Within the records below, reproduce without change the lines from the line that has "ay mula sa ibang" through the line that has "kaligtasan ay nasa", and only those.

§ **The input**
__________________________________________________

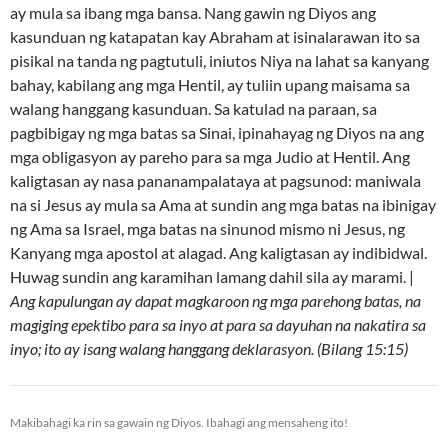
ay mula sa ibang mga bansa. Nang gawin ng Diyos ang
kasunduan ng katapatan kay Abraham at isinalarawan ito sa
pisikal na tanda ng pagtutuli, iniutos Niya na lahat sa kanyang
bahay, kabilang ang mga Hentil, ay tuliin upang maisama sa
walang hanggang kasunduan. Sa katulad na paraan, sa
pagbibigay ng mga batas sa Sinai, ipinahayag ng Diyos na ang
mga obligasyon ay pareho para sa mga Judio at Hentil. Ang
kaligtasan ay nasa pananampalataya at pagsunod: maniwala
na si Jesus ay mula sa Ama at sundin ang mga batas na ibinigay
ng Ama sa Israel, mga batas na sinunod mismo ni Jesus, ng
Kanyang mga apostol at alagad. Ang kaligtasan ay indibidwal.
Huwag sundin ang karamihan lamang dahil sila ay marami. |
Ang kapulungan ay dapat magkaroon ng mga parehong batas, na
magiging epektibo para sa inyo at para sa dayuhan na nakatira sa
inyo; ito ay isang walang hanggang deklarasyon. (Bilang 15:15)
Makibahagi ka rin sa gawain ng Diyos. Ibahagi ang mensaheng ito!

__________________________________________________

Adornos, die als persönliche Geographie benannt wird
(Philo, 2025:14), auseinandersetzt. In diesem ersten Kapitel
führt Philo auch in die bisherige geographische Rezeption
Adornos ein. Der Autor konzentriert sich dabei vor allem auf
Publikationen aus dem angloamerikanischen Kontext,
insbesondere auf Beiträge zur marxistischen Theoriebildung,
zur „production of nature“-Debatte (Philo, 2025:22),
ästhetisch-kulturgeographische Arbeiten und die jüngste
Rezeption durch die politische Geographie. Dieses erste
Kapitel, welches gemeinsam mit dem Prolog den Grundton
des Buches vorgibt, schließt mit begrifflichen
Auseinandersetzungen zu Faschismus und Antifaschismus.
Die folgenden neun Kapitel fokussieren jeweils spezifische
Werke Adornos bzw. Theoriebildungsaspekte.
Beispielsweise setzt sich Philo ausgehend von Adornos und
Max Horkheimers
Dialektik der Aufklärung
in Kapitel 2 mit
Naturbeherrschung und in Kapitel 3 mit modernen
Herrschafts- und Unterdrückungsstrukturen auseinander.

__________________________________________________

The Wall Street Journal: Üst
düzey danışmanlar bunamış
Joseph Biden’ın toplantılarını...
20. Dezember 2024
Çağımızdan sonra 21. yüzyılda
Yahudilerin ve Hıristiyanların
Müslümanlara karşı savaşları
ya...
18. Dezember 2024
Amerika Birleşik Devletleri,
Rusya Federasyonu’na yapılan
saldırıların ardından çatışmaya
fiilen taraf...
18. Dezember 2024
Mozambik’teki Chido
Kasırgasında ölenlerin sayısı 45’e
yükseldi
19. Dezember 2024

__________________________________________________

§ **Exercise answer**
ay mula sa ibang mga bansa. Nang gawin ng Diyos ang
kasunduan ng katapatan kay Abraham at isinalarawan ito sa
pisikal na tanda ng pagtutuli, iniutos Niya na lahat sa kanyang
bahay, kabilang ang mga Hentil, ay tuliin upang maisama sa
walang hanggang kasunduan. Sa katulad na paraan, sa
pagbibigay ng mga batas sa Sinai, ipinahayag ng Diyos na ang
mga obligasyon ay pareho para sa mga Judio at Hentil. Ang
kaligtasan ay nasa pananampalataya at pagsunod: maniwala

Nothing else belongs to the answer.